RICHMOND, Va. (CN) — Richmond Chief of Police William Smith is out after 18 days of protests against police brutality in the former capital of the Confederacy.
Smith had overseen the department for the duration of the protests, including during a June 1 event that saw tear gas and pepper spray used on a peaceful crowd about 30 minutes before a recently enacted curfew was put in place. Two lawsuits against Richmond police have since been filed — one in federal court and the other in local court — against unnamed officers for what the protesters call a violation of their civil rights.
The first two nights of protests saw some destruction of public and private property, including a city bus burning to the ground as well as the looting of local businesses. That Sunday, the first night of curfew, police instituted a brutal crackdown, tear-gassing marchers and journalists alike and arresting over 200 people. Demonstrators reacted to that brutality the next day.
Protests continued peacefully with little police intervention for weeks. Richmond Mayor Levar Stoney even joined in on some of the city-wide marches. But this past Saturday night, video emerged of a police SUV driving over a median and running over a protester’s bicycle. In response, protests Sunday and Monday night turned more confrontational with standoffs at police headquarters.
The exchanges saw a return to the use of tear gas and pepper spray late into the night after hours of police and protesters squaring off.
At a press conference Tuesday afternoon, Stoney hoped to quell some of that unrest.
“We have a good police department in Richmond but I believe we can be better,” Stoney said before announcing he had requested and then accepted Smith’s resignation. “We need to do more to elevate the voices in our community and take a human services approach.”
Richmond had few national police scandals to its name considering its deeply racist past.

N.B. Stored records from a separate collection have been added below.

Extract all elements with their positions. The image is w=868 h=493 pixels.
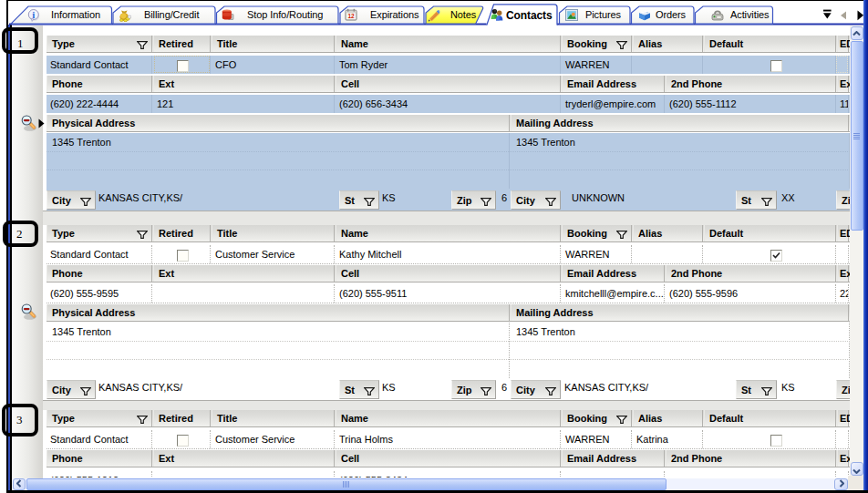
svg-text:12: 12 (347, 13, 355, 19)
svg-text:i: i (32, 9, 35, 20)
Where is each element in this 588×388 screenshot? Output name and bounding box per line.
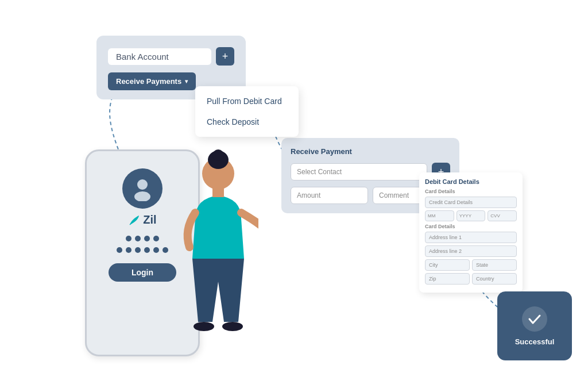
country-input[interactable]: Country: [472, 273, 517, 285]
person-icon: [130, 176, 155, 201]
zil-logo: Zil: [128, 213, 156, 226]
leaf-icon: [128, 214, 141, 226]
dropdown-menu: Pull From Debit Card Check Deposit: [195, 86, 299, 137]
success-card: Successful: [497, 291, 572, 360]
receive-payment-title: Receive Payment: [291, 147, 450, 156]
mm-input[interactable]: MM: [425, 210, 454, 221]
dot5: [117, 247, 122, 253]
dot9: [153, 247, 159, 253]
dot10: [163, 247, 168, 253]
debit-card-title: Debit Card Details: [425, 178, 517, 185]
debit-card-details-card: Debit Card Details Card Details Credit C…: [419, 172, 523, 293]
pull-from-debit-card-item[interactable]: Pull From Debit Card: [195, 91, 299, 112]
zip-country-row: Zip Country: [425, 273, 517, 285]
city-state-row: City State: [425, 259, 517, 271]
logo-text: Zil: [143, 213, 156, 226]
login-button[interactable]: Login: [109, 263, 176, 282]
svg-point-5: [194, 322, 214, 331]
checkmark-icon: [527, 312, 542, 326]
amount-input[interactable]: Amount: [291, 187, 368, 204]
bank-account-label: Bank Account: [108, 48, 211, 65]
dot2: [135, 236, 141, 241]
svg-rect-7: [212, 187, 224, 197]
svg-point-1: [134, 191, 150, 201]
mm-yyyy-cvv-row: MM YYYY CVV: [425, 210, 517, 221]
address-line1-input[interactable]: Address line 1: [425, 232, 517, 243]
select-contact-input[interactable]: Select Contact: [291, 163, 427, 180]
success-text: Successful: [515, 337, 555, 346]
credit-card-details-input[interactable]: Credit Card Details: [425, 197, 517, 208]
cvv-input[interactable]: CVV: [488, 210, 517, 221]
password-dots-row1: [126, 236, 159, 241]
svg-point-0: [137, 179, 148, 190]
receive-payments-button[interactable]: Receive Payments ▾: [108, 72, 196, 90]
dot1: [126, 236, 131, 241]
card-details-label-1: Card Details: [425, 189, 517, 194]
city-input[interactable]: City: [425, 259, 470, 271]
dot6: [126, 247, 131, 253]
svg-point-4: [212, 149, 224, 161]
scene: Zil Login: [0, 0, 588, 388]
address-line2-input[interactable]: Address line 2: [425, 245, 517, 257]
chevron-down-icon: ▾: [185, 78, 188, 84]
state-input[interactable]: State: [472, 259, 517, 271]
dot7: [135, 247, 141, 253]
person-figure: [178, 144, 258, 351]
check-deposit-item[interactable]: Check Deposit: [195, 112, 299, 132]
svg-point-6: [222, 322, 243, 331]
card-details-label-2: Card Details: [425, 224, 517, 229]
yyyy-input[interactable]: YYYY: [457, 210, 486, 221]
bank-account-row: Bank Account +: [108, 47, 234, 66]
password-dots-row2: [117, 247, 168, 253]
dot8: [144, 247, 150, 253]
zip-input[interactable]: Zip: [425, 273, 470, 285]
dot4: [153, 236, 159, 241]
add-bank-account-button[interactable]: +: [216, 47, 234, 66]
avatar: [122, 168, 163, 209]
dot3: [144, 236, 150, 241]
success-check-circle: [522, 306, 547, 332]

The city’s most famous street, Monument Avenue, is lined with monuments to Confederate generals and leaders. While the area had long been a source of pride for some and a reminder of bigotry and slavery for others, since the first weekend of protests it has turned into a meeting place for locals to organize and begin marches.
Demonstrators have also turned the monolithic monuments into canvases for graffiti. But some of the vandalism has manifested more powerfully. Last week, a statue of Confederate President Jefferson Davis was ripped off its pedestal.
In what would be his last press statement as police chief, Smith said Monday evening that Sunday’s protest “escalated into rioting and violence” that “lasted throughout the night and into the early morning hours.”
“[Sunday] night’s actions far exceeded what is considered to be lawful First Amendment activity,” he said.
Smith’s account was contradicted by video showing police lobbing tear gas cans into a meandering crowd.
Richmond Police use teargas on protestors late Sunday night. https://t.co/kCsjnqbREL
— BK (@BradKutner) June 15, 2020
A local man who was present for that demonstration also said he didn’t see the level of violence Smith described. By the time he arrived at police headquarters around 9 p.m. that night, pepper spray was already deployed against the crowd.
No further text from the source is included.